Laboratory of Biomedical Computer Systems and Imaging, Faculty of Computer and Information Science, University of Ljubljana, Ljubljana, Slovenia.
Physiol Meas. 2010 Mar;31(3):323-37. doi: 10.1088/0967-3334/31/3/004. Epub 2010 Feb 3.
In ambulatory ECG records, besides transient ischaemic ST segment deviation episodes, there are also transient non-ischaemic heart-rate related ST segment deviation episodes present, which appear only due to a change in heart rate and thus complicate automatic detection of true ischaemic episodes. The goal of this work was to automatically classify these two types of episodes. The tested features to classify the ST segment deviation episodes were changes of heart rate, changes of the Mahalanobis distance of the first five Karhunen-Loève transform (KLT) coefficients of the QRS complex, changes of time-domain morphologic parameters of the ST segment and changes of the Legendre orthonormal polynomial coefficients of the ST segment. We chose Legendre basis functions because they best fit typical shapes of the ST segment morphology, thus allowing direct insight into the ST segment morphology changes through the feature space. The classification was performed with the help of decision trees. We tested the classification method using all records of the Long-Term ST Database on all ischaemic and all non-ischaemic heart-rate related deviation episodes according to annotation protocol B. In order to predict the real-world performance of the classification we used second-order aggregate statistics, gross and average statistics, and the bootstrap method. We obtained the best performance when we combined the heart-rate features, the Mahalanobis distance and the Legendre orthonormal polynomial coefficient features, with average sensitivity of 98.1% and average specificity of 85.2%.
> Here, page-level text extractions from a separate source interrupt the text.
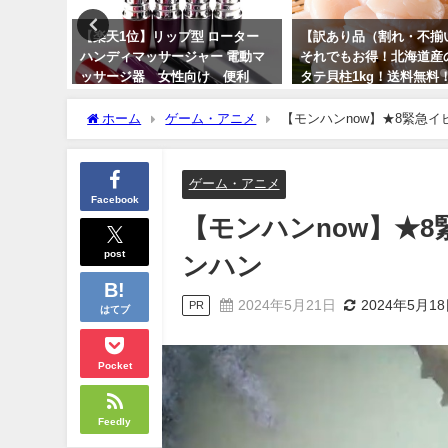
得】今が
【楽天1位】リップ型 ローター
【訳あり品（割れ・不揃
フルーツ
ハンディマッサージャー 電動マ
それでもお得！北海道産
料！
ッサージ器 女性向け 便利
タテ貝柱1kg！送料無料
携帯 送料無料！
2024年2月20日
ホーム
ゲーム・アニメ
【モンハンnow】★8緊急イ
2024年6月15日
ゲーム・アニメ
Facebook
【モンハンnow】★8
post
ンハン
2024年5月21日
2024年5月1
PR
はてブ
Pocket
Feedly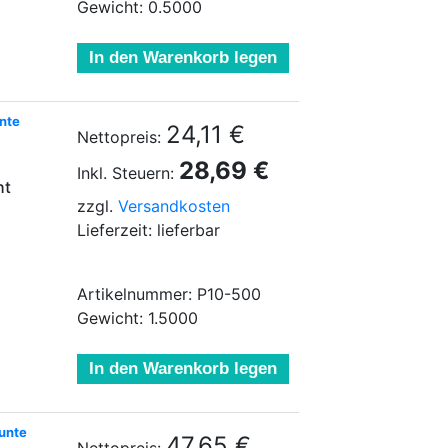
Gewicht: 0.5000
In den Warenkorb legen
unte
24,11 €
Nettopreis:
28,69 €
Inkl. Steuern:
ht
zzgl.
Versandkosten
Lieferzeit: lieferbar
Artikelnummer: P10-500
Gewicht: 1.5000
In den Warenkorb legen
bunte
47,65 €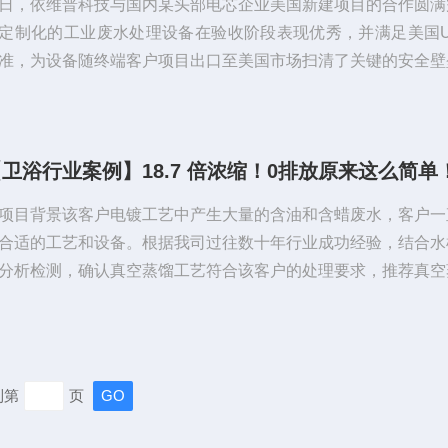
日，依维普科技与国内某头部电芯企业美国新建项目的合作圆满
定制化的工业废水处理设备在验收阶段表现优秀，并满足美国U
准，为设备随终端客户项目出口至美国市场扫清了关键的安全壁
标志着国产高端环保装备在对接国际标准、服务全球客户的道路
坚实的一步。1、UL认证|安全通行证对于意欲进入北美市场的
而言，UL认证是由美国保险商试验所设立的安全认证制度。它
法律强制，却因其高市场认可度，已成为设备制造商、采购商乃
司的“安全语言”。对于废水处...
项目背景该客户电镀工艺中产生大量的含油和含蜡废水，客户一
合适的工艺和设备。根据我司过往数十年行业成功经验，结合水
分析检测，确认真空蒸馏工艺符合该客户的处理要求，推荐真空
工艺线路。为应对将来的大规模实际生产工况，我司安排用实际
户现场进行中试。►设备原理蒸发主要利用水和其它物质的沸点
水和污染物（大部分污染物的沸点大大高于水）。负压蒸馏，通
缩机制造真空，降低水的沸点，从而得到更好的蒸馏水和更经
到第
页
。MVR（机械蒸汽再压缩）：将蒸...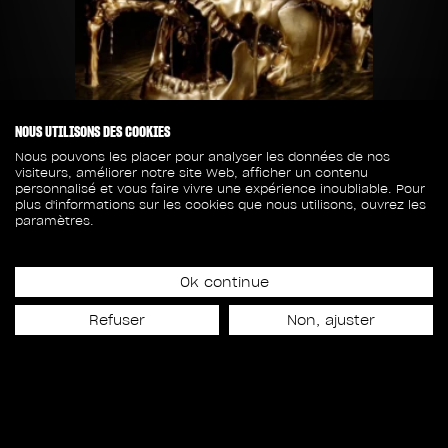
NOUS UTILISONS DES COOKIES
Nous pouvons les placer pour analyser les données de nos
visiteurs, améliorer notre site Web, afficher un contenu
personnalisé et vous faire vivre une expérience inoubliable. Pour
plus d'informations sur les cookies que nous utilisons, ouvrez les
paramètres.
Ok continue
Date de lancement
Refuser
Non, ajuster
29 janvier 2017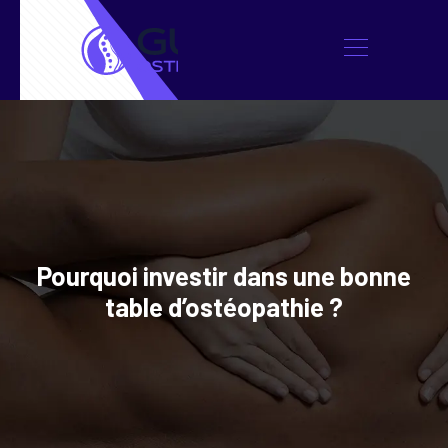
Pourquoi investir dans une bonne
table d’ostéopathie ?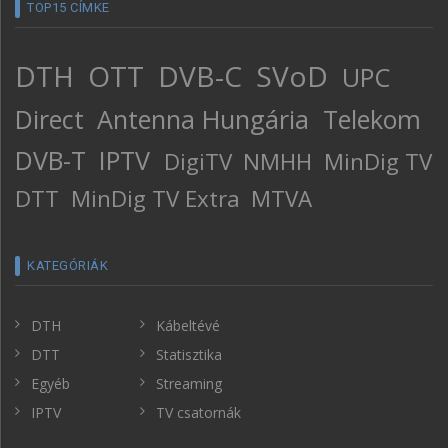
TOP15 CÍMKE
DTH
OTT
DVB-C
SVoD
UPC
Direct
Antenna Hungária
Telekom
DVB-T
IPTV
DigiTV
NMHH
MinDig TV
DTT
MinDig TV Extra
MTVA
KATEGÓRIÁK
DTH
Kábeltévé
DTT
Statisztika
Egyéb
Streaming
IPTV
TV csatornák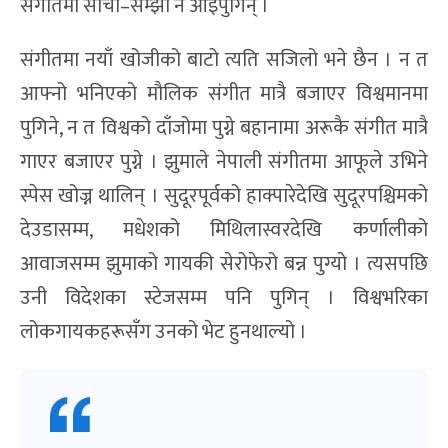
संगीतमा सोची–सम्झी नै आइपुगिन् ।
संगीतमा नयाँ खोजीको बाटो त्यति सजिलो भने छैन । न त
आफ्नो भनिएको मौलिक संगीत मात्रै बजाएर विश्वमानमा
पुगिने, न त विश्वको दाँजोमा पुग्ने बहानामा अरूकै संगीत मात्रै
गाएर बजाएर पुग्ने । झुमाले नेपाली संगीतमा आफूले उभिने
स्पेस खोज्न थालिन् । सुदूरपूर्वको हाक्पारेदेखि सुदूरपश्चिमको
देउडासम्म, मधेशको मिथिलास्वरदेखि कर्णालीको
आवाजसम्म झुमाको गायकी सेरोफेरो बन्न पुग्यो । त्यसपछि
उनी विदेशका स्टेजसम्म पनि पुगिन् । विश्वभरिका
लोकगायकहरूसँग उनको भेट हुनथाल्यो ।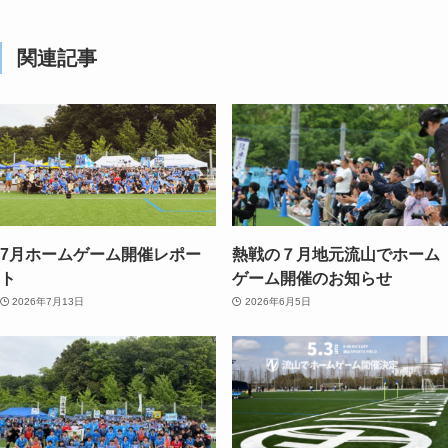
関連記事
7月ホームゲーム開催レポー
熱戦の７月地元流山でホーム
ト
ゲーム開催のお知らせ
2026年7月13日
2026年6月5日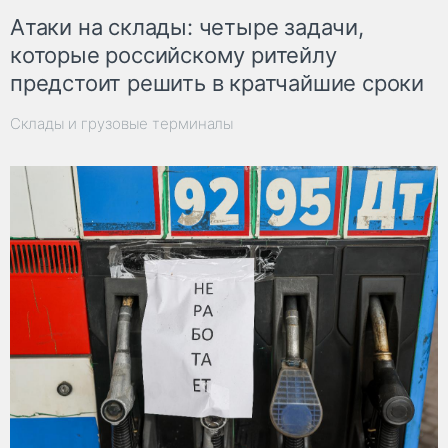
Атаки на склады: четыре задачи,
которые российскому ритейлу
предстоит решить в кратчайшие сроки
Склады и грузовые терминалы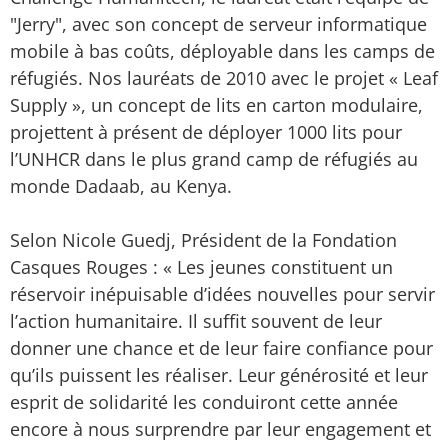
"Jerry", avec son concept de serveur informatique
mobile à bas coûts, déployable dans les camps de
réfugiés. Nos lauréats de 2010 avec le projet « Leaf
Supply », un concept de lits en carton modulaire,
projettent à présent de déployer 1000 lits pour
l’UNHCR dans le plus grand camp de réfugiés au
monde Dadaab, au Kenya.
Selon Nicole Guedj, Président de la Fondation
Casques Rouges : « Les jeunes constituent un
réservoir inépuisable d’idées nouvelles pour servir
l’action humanitaire. Il suffit souvent de leur
donner une chance et de leur faire confiance pour
qu’ils puissent les réaliser. Leur générosité et leur
esprit de solidarité les conduiront cette année
encore à nous surprendre par leur engagement et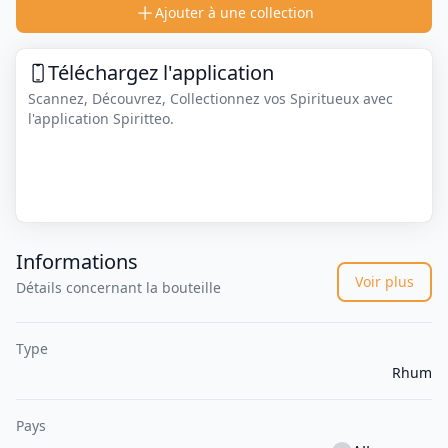
Ajouter à une collection
Téléchargez l'application
Scannez, Découvrez, Collectionnez vos Spiritueux avec
l'application Spiritteo.
Informations
Voir plus
Détails concernant la bouteille
Type
Rhum
Pays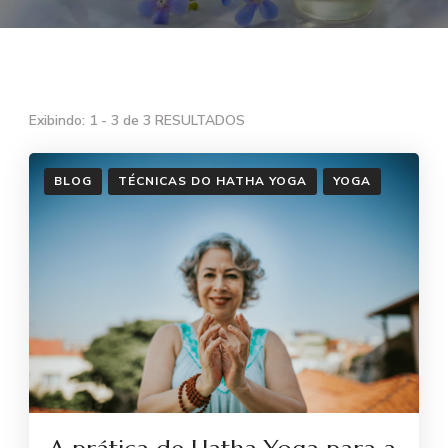
Exibindo: 1 - 3 de 3 RESULTADOS
BLOG
TÉCNICAS DO HATHA YOGA
YOGA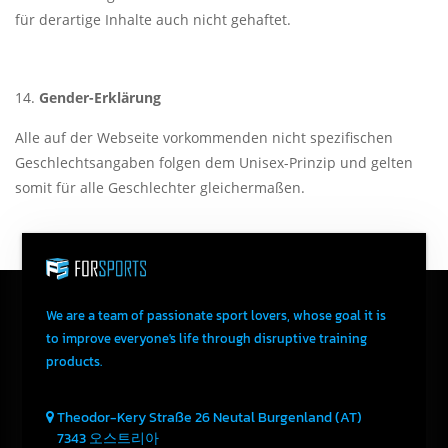
für derartige Inhalte auch nicht gehaftet.
Gender-Erklärung
Alle auf der Webseite vorkommenden nicht spezifischen
Geschlechtsangaben folgen dem Unisex-Prinzip und gelten
somit für alle Geschlechter gleichermaßen.
We are a team of passionate sport lovers, whose goal it is
to improve everyone's life through disruptive training
products.
Theodor-Kery Straße 26
Neutal
Burgenland (AT)
7343
오스트리아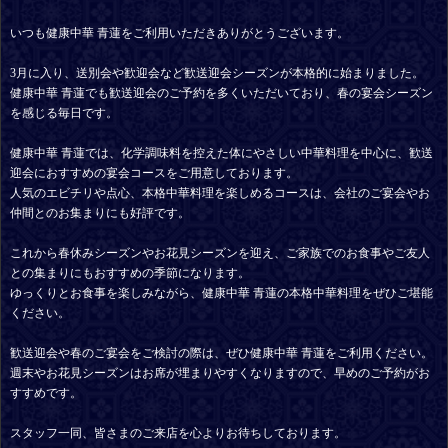
いつも健康中華 青蓮をご利用いただきありがとうございます。
3月に入り、送別会や歓迎会など歓送迎会シーズンが本格的に始まりました。
健康中華 青蓮でも歓送迎会のご予約を多くいただいており、春の宴会シーズン
を感じる毎日です。
健康中華 青蓮では、化学調味料を控えた体にやさしい中華料理を中心に、歓送
迎会におすすめの宴会コースをご用意しております。
人気のエビチリや点心、本格中華料理を楽しめるコースは、会社のご宴会やお
仲間とのお集まりにも好評です。
これから春休みシーズンやお花見シーズンを迎え、ご家族でのお食事やご友人
との集まりにもおすすめの季節になります。
ゆっくりとお食事を楽しみながら、健康中華 青蓮の本格中華料理をぜひご堪能
ください。
歓送迎会や春のご宴会をご検討の際は、ぜひ健康中華 青蓮をご利用ください。
週末やお花見シーズンはお席が埋まりやすくなりますので、早めのご予約がお
すすめです。
スタッフ一同、皆さまのご来店を心よりお待ちしております。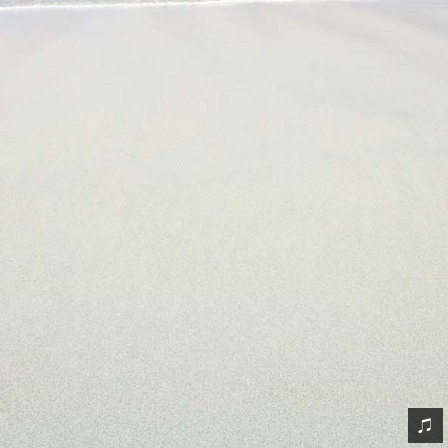
网友情怀
链接
Nav
归档
留言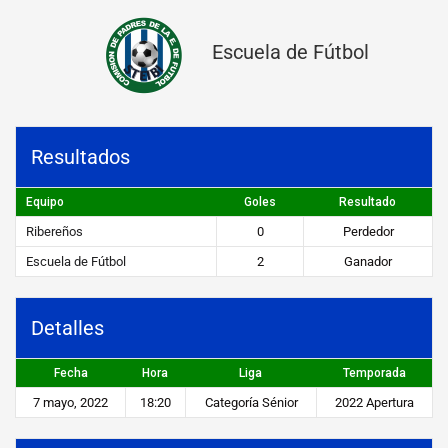
ñ
Escuela de Fútbol
o
s
v
Resultados
s
E
Equipo
Goles
Resultado
s
Ribereños
0
Perdedor
c
Escuela de Fútbol
2
Ganador
u
e
Detalles
l
Fecha
Hora
Liga
Temporada
a
7 mayo, 2022
18:20
Categoría Sénior
2022 Apertura
d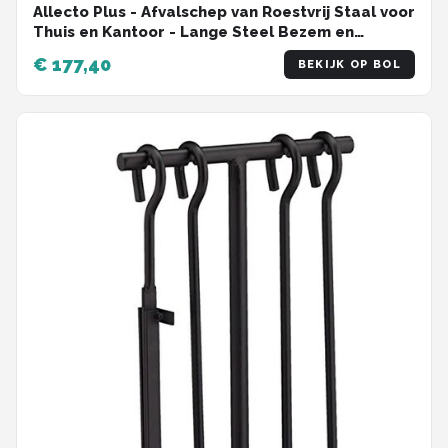
Allecto Plus - Afvalschep van Roestvrij Staal voor
Thuis en Kantoor - Lange Steel Bezem en
Veegschep van Metaal - Ideaal Gereedschap
€ 177,40
BEKIJK OP BOL
voor het Schoonmaken - Plastic Handvat -
Duurzaam en Handig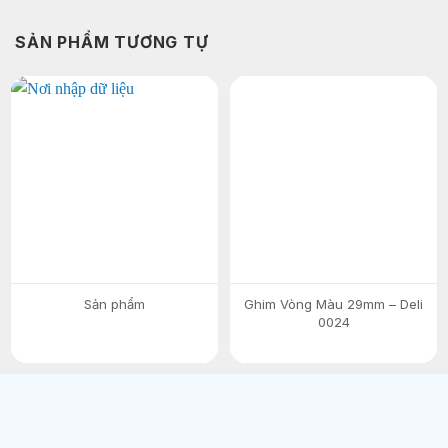
SẢN PHẨM TƯƠNG TỰ
Sản phẩm
Ghim Vòng Màu 29mm – Deli
0024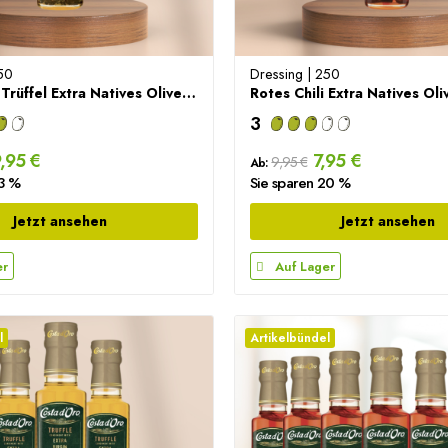
50
Dressing | 250
Schwarzes Trüffel Extra Natives Olivenöl – 250ml
3
,95 €
7,95 €
9,95 €
Ab:
33 %
Sie sparen 20 %
Jetzt ansehen
Jetzt ansehen
er
Auf Lager
l
Artikelbündel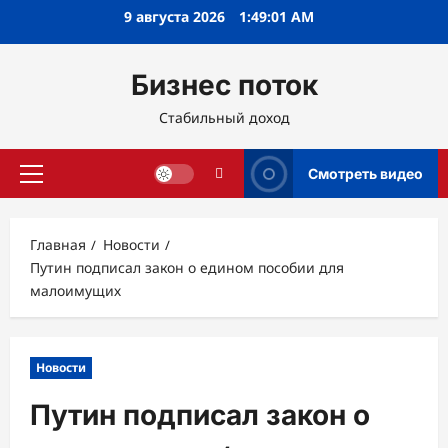
Перейти
9 августа 2026
1:49:02 AM
к
содержимому
Бизнес поток
Стабильный доход
Смотреть видео
Основное
меню
Главная
Новости
Путин подписал закон о едином пособии для
малоимущих
Новости
Путин подписал закон о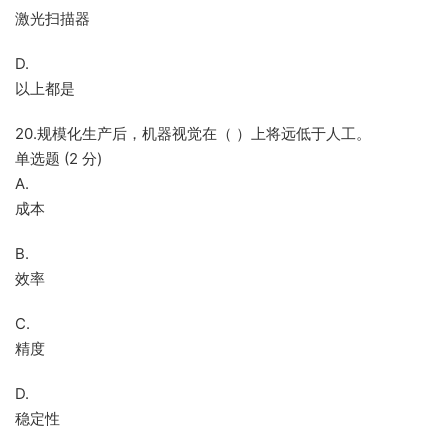
激光扫描器
D.
以上都是
20.规模化生产后，机器视觉在（ ）上将远低于人工。
单选题 (2 分)
A.
成本
B.
效率
C.
精度
D.
稳定性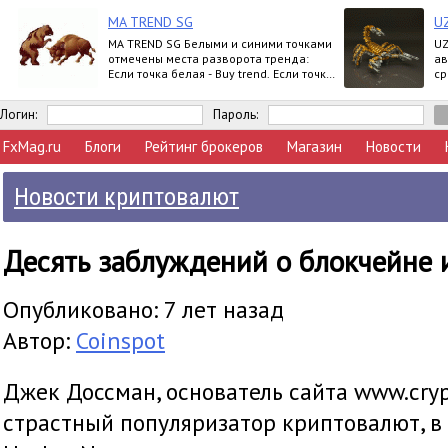
MA TREND SG
U
MA TREND SG Белыми и синими точками
UZ
отмечены места разворота тренда:
ав
Если точка белая - Buy trend. Если точка
ср
синяя - Sell trend. Moving ave
Логин:
Пароль:
FxMag.ru
Блоги
Рейтинг брокеров
Магазин
Новости
Новости криптовалют
Десять заблуждений о блокчейне 
Опубликовано: 7 лет назад
Автор:
Coinspot
Джек Доссман, основатель сайта www.cryp
страстный популяризатор криптовалют, в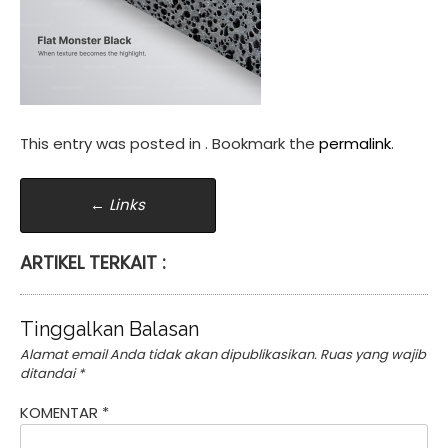
This entry was posted in . Bookmark the
permalink
.
Post
←
Links
navigation
ARTIKEL TERKAIT :
Tinggalkan Balasan
Alamat email Anda tidak akan dipublikasikan.
Ruas yang wajib
ditandai
*
KOMENTAR
*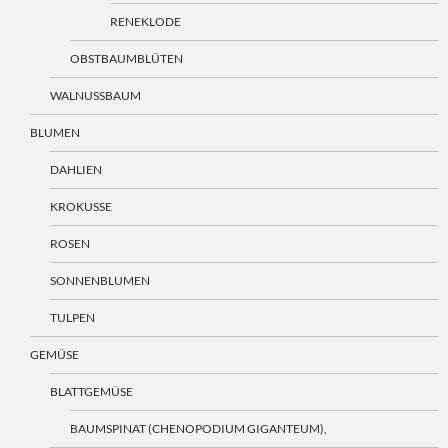
RENEKLODE
OBSTBAUMBLÜTEN
WALNUSSBAUM
BLUMEN
DAHLIEN
KROKUSSE
ROSEN
SONNENBLUMEN
TULPEN
GEMÜSE
BLATTGEMÜSE
BAUMSPINAT (CHENOPODIUM GIGANTEUM),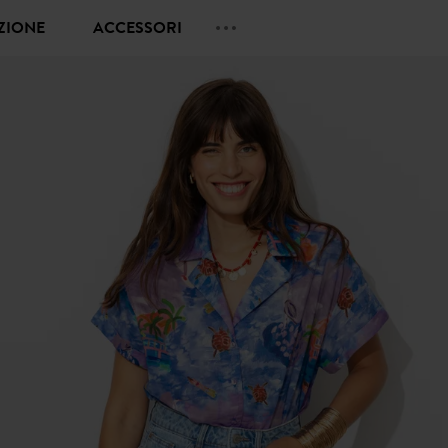
EZIONE
ACCESSORI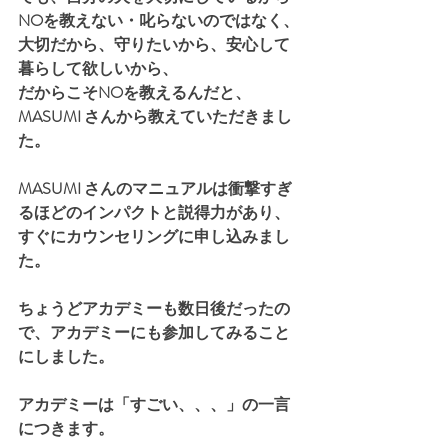
NOを教えない・叱らないのではなく、
大切だから、守りたいから、安心して
暮らして欲しいから、
だからこそNOを教えるんだと、
MASUMI さんから教えていただきまし
た。
MASUMI さんのマニュアルは衝撃すぎ
るほどのインパクトと説得力があり、
すぐにカウンセリングに申し込みまし
た。
ちょうどアカデミーも数日後だったの
で、アカデミーにも参加してみること
にしました。
アカデミーは「すごい、、、」の一言
につきます。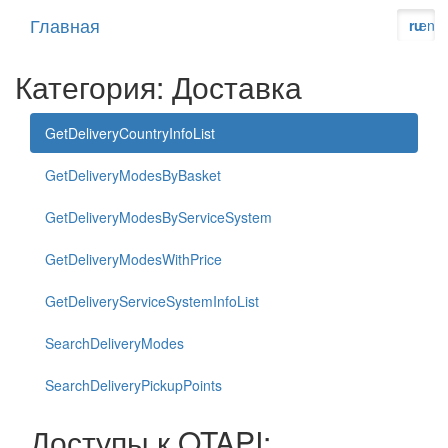
Главная
ru
en
Категория: Доставка
GetDeliveryCountryInfoList
GetDeliveryModesByBasket
GetDeliveryModesByServiceSystem
GetDeliveryModesWithPrice
GetDeliveryServiceSystemInfoList
SearchDeliveryModes
SearchDeliveryPickupPoints
Доступы к OTAPI: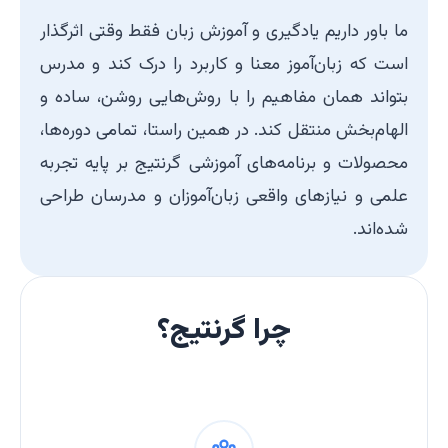
ما باور داریم یادگیری و آموزش زبان فقط وقتی اثرگذار
است که زبان‌آموز معنا و کاربرد را درک کند و مدرس
بتواند همان مفاهیم را با روش‌هایی روشن، ساده و
الهام‌بخش منتقل کند. در همین راستا، تمامی دوره‌ها،
محصولات و برنامه‌های آموزشی گرنتیج بر پایه تجربه
علمی و نیازهای واقعی زبان‌آموزان و مدرسان طراحی
شده‌اند.
چرا گرنتیج؟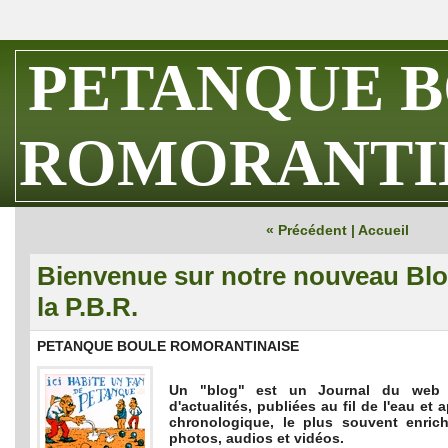
PETANQUE 
ROMORANTI
« Précédent
|
Accueil
Bienvenue sur notre nouveau Bl
la P.B.R.
PETANQUE BOULE ROMORANTINAISE
Un "blog" est un Journal du web 
d'actualités, publiées au fil de l'eau et
chronologique, le plus souvent enrich
photos, audios et vidéos.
在动态心电图记录中,除了短暂的缺血性 ST 段偏移发作外,还有短暂的非缺血性心率相关 ST 段偏移发作,这些发作仅由于心率的变化而出现,因此使自动检测真正的缺血性发作变得复杂。这项工作的目的是自动分类这两种类型的发作。用于分类 ST 段偏移发作的测试特征是心率变化、QRS 复合体前五个卡胡恩-洛伊变换(KLT)系数的马哈拉诺比斯距离变化、ST 段时域形态参数变化和 ST 段勒让德正交多项式系数变化。我们选择勒让德基函数,因为它们最适合 ST 段形态的典型形状,从而允许通过特征空间直接洞察 ST 段形态变化。分类是通过决策树完成的。我们根据注释协议 B,使用长期 ST 数据库的所有记录对所有缺血性和所有非缺血性心率相关的偏移发作进行了分类方法测试。为了预测分类的实际性能,我们使用二阶聚合统计、总统计和平均统计以及引导方法。当我们结合心率特征、马哈拉诺比斯距离和勒让德正交多项式系数特征时,获得了最佳性能,平均敏感性为 98.1%,平均特异性为 85.2%。